Resonance: RLC for Tweeter of Speaker

We are modeling the tweeter of speaker and its enclosure with the circuit shown in the figure attached.

We are also given an "magnitude of input impedance" curve as shown in the figure with various data points.

With access to these various data points we are able to determine the various components values within the equivalent circuit.

At low frequencies only R1 is visible, thus |Zin| = R1.

At the resonance frequency due to the enclose we will see R1 and R2 in series, thus the peak value in the |Zin| graph is R1 + R2. Since we know R1 already we can solve R2.

At high frequencies we will see R1 in series with L1, but due to the high frequency we can essentially neglect R1, thus |Zin| ≈ ωL1.

So the linear portion seen after the hump due to the resonance from the encloser can be thought to have an angle β, such that tanβ = slope = L1.

Thus we can use the data computes to compute the slope on this section of the curve and solve for L1.

Now that part I am stuck on is with regards to L2 and C2.

Is it possible to find L2 and C2 uniquely?
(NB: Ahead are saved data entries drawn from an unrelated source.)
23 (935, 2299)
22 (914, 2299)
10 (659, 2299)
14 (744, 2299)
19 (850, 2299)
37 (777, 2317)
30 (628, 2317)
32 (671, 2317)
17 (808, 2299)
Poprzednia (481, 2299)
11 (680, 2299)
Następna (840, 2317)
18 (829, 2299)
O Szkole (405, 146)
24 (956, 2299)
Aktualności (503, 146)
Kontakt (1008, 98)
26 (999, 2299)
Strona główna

If so, how?

Thanks again!

I thought resonance was where the magnitude of the impedance of C and L2 are equal so the load looks purely resistive.

L1 creates a "rolloff" so the speaker output should drop at about 20dB/decade as frequency goes up.

I don't think this problem can be solved without more information. You don't even have a frequency.

A tweeter usually has a sealed back so its enclosure has nothing to do with its resonant frequency. The highpass crossover network in the speaker usually rolls off above the resonant frequency because a tweeter is never played at its resonant frequency.

Audioguru said:

A tweeter usually has a sealed back so its enclosure has nothing to do with its resonant frequency. The highpass crossover network in the speaker usually rolls off above the resonant frequency because a tweeter is never played at its resonant frequency.

Click to expand...

This is indeed what we are implementing, a crossover network filtering out low frequencies for tweeter and high frequencies for the woofer, both with cutoff frequencies of about 3kHz.

Regardless, my main concerns are about L2 and C2.

Can they be determined uniquely? If so, how?

You may have inadvertently answered my question in you previous post, and if that's the case I'm still missing it.

(If this is indeed true could you dumb it down further?)

I don't think this problem can be solved without more information. You don't even have a frequency.

Click to expand...

We have various data points for the graph I mentioned, all of which include a frequency value.

Here is an article that explains everything about a speaker's passive crossover network including adding an RC Zobel network to flatten the woofer impedance and a tuned LCR circuit to null the tweeter's resonance peak:
http://www.sound.westhost.com/lr-passive.htm

\(Q = \frac{f_{o}}{\Delta f}\)

I should be able to approximate,

\(\Delta f\)

from the data points on the graph by finding two points on either side of the maximum such that |Zin| has a value that is half of this maximum value, occuring at the resonance frequency.

Once I have this I have Q becuase I know the resonant frequency at which the maximum occurs and Q will relate back to L2 and C2 as such,

\(Q = R \sqrt{\frac{C}{L}}\)

since it is modelled as a parallel RLC.

My guess is that L2 and C are mechanical in nature. L2 represents a spring and C represents a mass. R2 is a damper. The spring is a combination of the compressibility of the air and the deflection (mounting) of the speaker(s). (If you push gently on a speaker and release it, it will spring back.) The mass is probably mostly from the speaker coil and cone but probably some mass from the air. That would fit with the resonance of the speaker enclosure.

I'm not sure how simple it would be to find "unique" values of L2 and C. It would probably take some experimentation with different speakers and enclosure sizes. If the enclosure is ported, it will have an effect on the mechanical response too.

In mechanical terms, the spring constant "k" (force vs. deflection) is the reciprocal of L (or L2 in this case), and the mass "m" is equivalent to C. So if an electrical resonant frequency (in radians) is defined as the square root of 1/LC, then the mechanical resonant frequency is defined as the square root of k/m.